» EXERCISE GOAL
In the material below, find the span from the line with "2. kvartal 2025" to the line with "cường trí nhớ vào" and transcribe only those lines, exactly, ends included, without the pictures.

» RECORDS FOR THIS EXERCISE
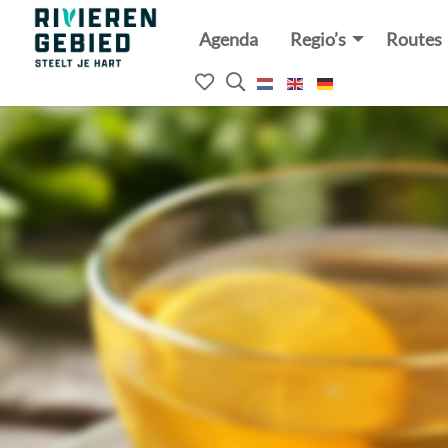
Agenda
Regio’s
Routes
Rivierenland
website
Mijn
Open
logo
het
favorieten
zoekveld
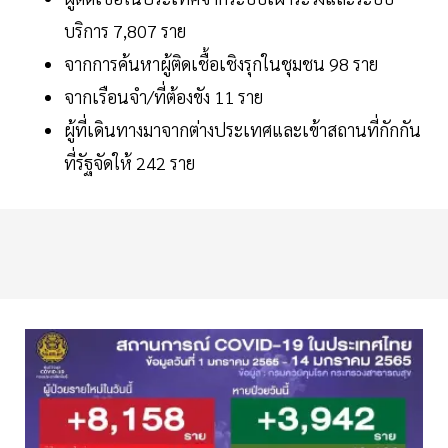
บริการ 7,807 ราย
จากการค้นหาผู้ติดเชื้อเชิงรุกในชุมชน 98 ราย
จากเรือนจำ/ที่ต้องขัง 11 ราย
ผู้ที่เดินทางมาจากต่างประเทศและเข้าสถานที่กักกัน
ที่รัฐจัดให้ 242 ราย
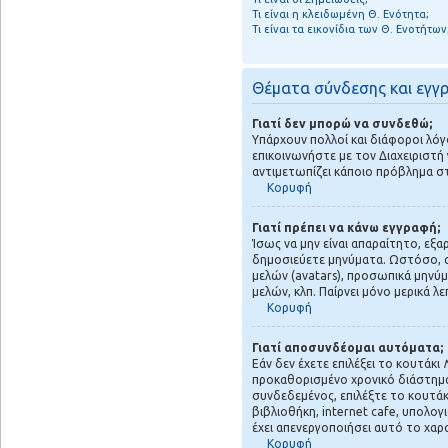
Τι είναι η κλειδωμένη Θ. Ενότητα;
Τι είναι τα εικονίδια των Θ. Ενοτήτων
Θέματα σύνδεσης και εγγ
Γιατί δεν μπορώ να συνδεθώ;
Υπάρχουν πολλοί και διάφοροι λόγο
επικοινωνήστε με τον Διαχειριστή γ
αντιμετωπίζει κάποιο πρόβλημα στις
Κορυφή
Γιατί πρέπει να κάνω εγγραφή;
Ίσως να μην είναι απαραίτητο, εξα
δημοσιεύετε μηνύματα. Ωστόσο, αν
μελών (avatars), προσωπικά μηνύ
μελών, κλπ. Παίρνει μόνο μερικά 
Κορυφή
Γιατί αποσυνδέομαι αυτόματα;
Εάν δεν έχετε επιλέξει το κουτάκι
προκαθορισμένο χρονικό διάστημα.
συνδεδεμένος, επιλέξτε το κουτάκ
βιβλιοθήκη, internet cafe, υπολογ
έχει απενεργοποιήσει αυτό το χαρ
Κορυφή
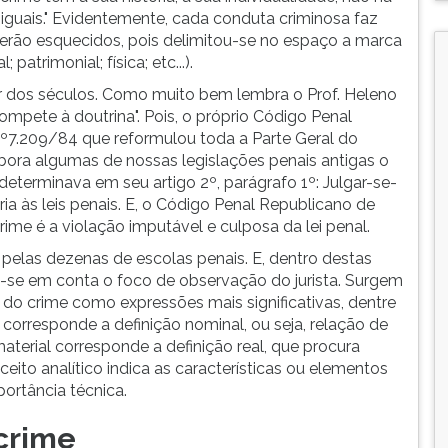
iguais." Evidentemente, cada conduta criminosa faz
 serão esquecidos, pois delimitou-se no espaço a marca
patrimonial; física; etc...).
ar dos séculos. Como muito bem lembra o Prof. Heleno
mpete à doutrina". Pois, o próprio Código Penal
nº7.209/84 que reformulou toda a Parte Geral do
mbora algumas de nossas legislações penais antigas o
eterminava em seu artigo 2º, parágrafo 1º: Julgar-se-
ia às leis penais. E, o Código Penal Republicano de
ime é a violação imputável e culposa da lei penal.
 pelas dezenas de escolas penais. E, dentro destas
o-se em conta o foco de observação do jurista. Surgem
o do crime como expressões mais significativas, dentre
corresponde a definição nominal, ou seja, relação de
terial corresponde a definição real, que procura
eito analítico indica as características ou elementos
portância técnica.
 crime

--

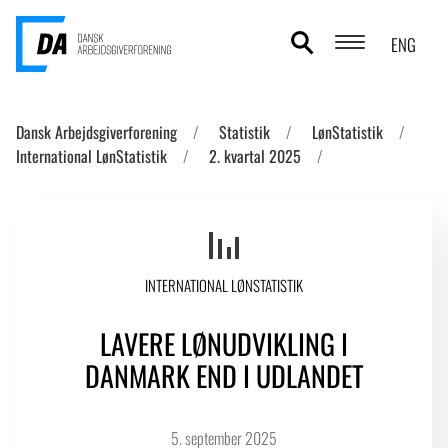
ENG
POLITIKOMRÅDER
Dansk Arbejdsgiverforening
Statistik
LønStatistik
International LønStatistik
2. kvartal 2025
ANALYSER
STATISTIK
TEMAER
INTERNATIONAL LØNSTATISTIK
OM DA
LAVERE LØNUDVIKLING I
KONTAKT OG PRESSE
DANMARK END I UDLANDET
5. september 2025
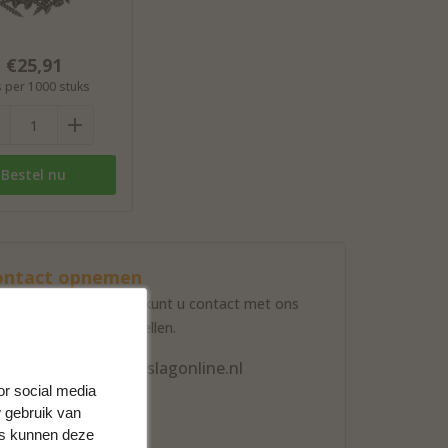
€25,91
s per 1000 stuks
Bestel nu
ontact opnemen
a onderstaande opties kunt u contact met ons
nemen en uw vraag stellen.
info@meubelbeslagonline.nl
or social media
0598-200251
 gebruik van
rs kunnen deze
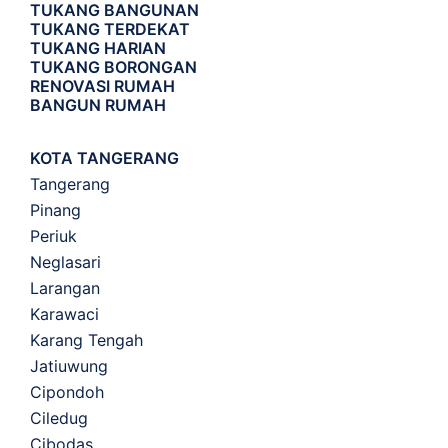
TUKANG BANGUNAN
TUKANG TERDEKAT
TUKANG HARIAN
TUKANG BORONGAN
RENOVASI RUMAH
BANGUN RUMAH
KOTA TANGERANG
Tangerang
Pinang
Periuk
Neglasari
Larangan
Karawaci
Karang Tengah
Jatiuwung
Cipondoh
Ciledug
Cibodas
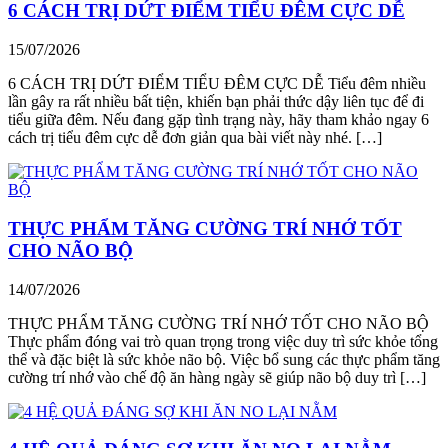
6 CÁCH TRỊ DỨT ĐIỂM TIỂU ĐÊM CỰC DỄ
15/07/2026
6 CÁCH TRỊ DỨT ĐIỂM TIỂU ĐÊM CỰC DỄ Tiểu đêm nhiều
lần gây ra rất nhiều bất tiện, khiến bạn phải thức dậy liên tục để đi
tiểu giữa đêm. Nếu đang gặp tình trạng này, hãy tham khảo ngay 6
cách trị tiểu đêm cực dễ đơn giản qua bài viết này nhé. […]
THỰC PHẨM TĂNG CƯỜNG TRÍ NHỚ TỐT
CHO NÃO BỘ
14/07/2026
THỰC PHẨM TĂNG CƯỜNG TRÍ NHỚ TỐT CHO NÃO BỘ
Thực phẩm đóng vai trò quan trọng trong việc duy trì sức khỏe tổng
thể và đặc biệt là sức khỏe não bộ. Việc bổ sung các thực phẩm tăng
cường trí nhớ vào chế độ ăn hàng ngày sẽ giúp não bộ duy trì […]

* * *

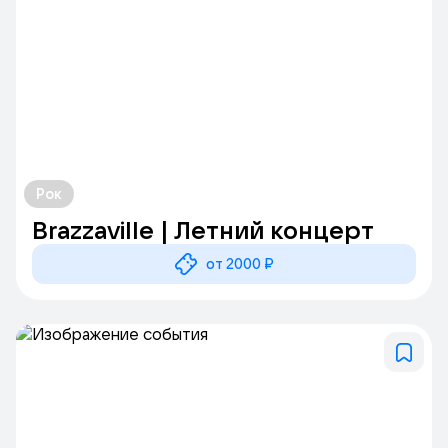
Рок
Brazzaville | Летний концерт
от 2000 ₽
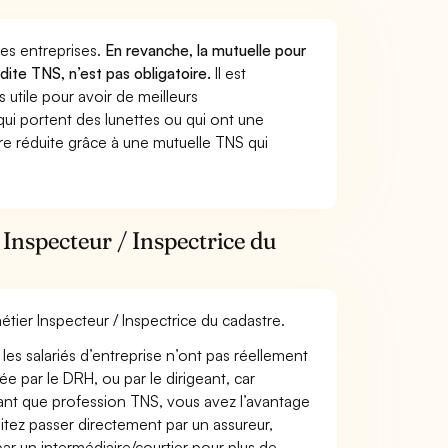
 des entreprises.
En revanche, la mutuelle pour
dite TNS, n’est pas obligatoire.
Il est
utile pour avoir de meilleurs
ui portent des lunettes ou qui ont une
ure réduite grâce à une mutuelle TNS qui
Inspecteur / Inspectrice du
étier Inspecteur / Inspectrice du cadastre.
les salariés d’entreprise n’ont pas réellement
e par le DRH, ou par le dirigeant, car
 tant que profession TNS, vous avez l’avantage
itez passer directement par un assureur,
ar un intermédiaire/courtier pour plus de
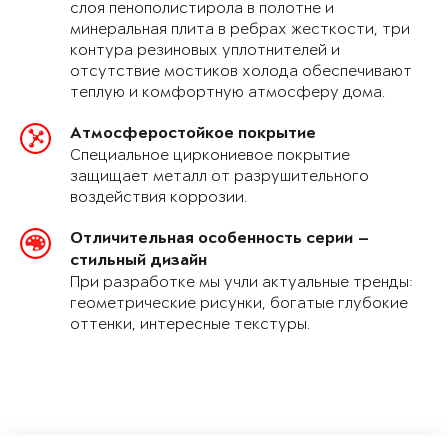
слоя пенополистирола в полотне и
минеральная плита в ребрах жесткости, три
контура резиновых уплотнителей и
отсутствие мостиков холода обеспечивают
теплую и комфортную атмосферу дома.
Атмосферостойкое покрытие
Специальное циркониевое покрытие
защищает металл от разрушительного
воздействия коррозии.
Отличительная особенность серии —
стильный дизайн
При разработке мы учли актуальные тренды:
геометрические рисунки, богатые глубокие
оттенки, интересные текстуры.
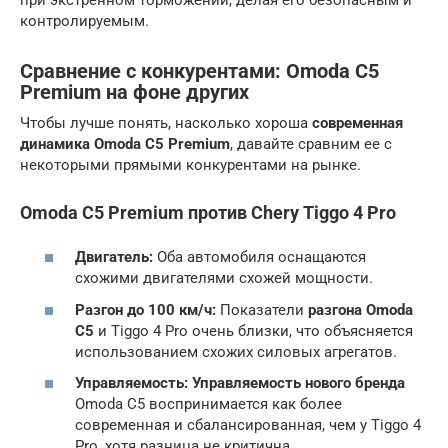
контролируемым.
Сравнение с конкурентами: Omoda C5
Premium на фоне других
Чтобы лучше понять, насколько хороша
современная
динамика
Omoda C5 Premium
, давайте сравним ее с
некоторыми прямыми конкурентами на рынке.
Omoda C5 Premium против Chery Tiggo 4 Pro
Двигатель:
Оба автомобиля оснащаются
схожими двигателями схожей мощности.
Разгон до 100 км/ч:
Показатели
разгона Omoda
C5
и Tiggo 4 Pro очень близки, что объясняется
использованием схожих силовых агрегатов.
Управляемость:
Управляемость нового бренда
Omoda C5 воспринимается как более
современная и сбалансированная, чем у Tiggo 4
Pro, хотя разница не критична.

» YOUR RESPONSE
2. kvartal 2025
ANALYSER
STATISTIK
TEMAER
INTERNATIONAL LØNSTATISTIK
OM DA
LAVERE LØNUDVIKLING I
KONTAKT OG PRESSE
DANMARK END I UDLANDET
5. september 2025
€25,91
s per 1000 stuks
Bestel nu
ontact opnemen
a onderstaande opties kunt u contact met ons
nemen en uw vraag stellen.
info@meubelbeslagonline.nl
or social media
0598-200251
 gebruik van
rs kunnen deze
TUKANG BANGUNAN
TUKANG TERDEKAT
TUKANG HARIAN
TUKANG BORONGAN
RENOVASI RUMAH
BANGUN RUMAH
KOTA TANGERANG
Tangerang
Pinang
Periuk
Neglasari
Larangan
Karawaci
Karang Tengah
Jatiuwung
Cipondoh
Ciledug
Cibodas
6 CÁCH TRỊ DỨT ĐIỂM TIỂU ĐÊM CỰC DỄ
15/07/2026
6 CÁCH TRỊ DỨT ĐIỂM TIỂU ĐÊM CỰC DỄ Tiểu đêm nhiều
lần gây ra rất nhiều bất tiện, khiến bạn phải thức dậy liên tục để đi
tiểu giữa đêm. Nếu đang gặp tình trạng này, hãy tham khảo ngay 6
cách trị tiểu đêm cực dễ đơn giản qua bài viết này nhé. […]
THỰC PHẨM TĂNG CƯỜNG TRÍ NHỚ TỐT
CHO NÃO BỘ
14/07/2026
THỰC PHẨM TĂNG CƯỜNG TRÍ NHỚ TỐT CHO NÃO BỘ
Thực phẩm đóng vai trò quan trọng trong việc duy trì sức khỏe tổng
thể và đặc biệt là sức khỏe não bộ. Việc bổ sung các thực phẩm tăng
cường trí nhớ vào chế độ ăn hàng ngày sẽ giúp não bộ duy trì […]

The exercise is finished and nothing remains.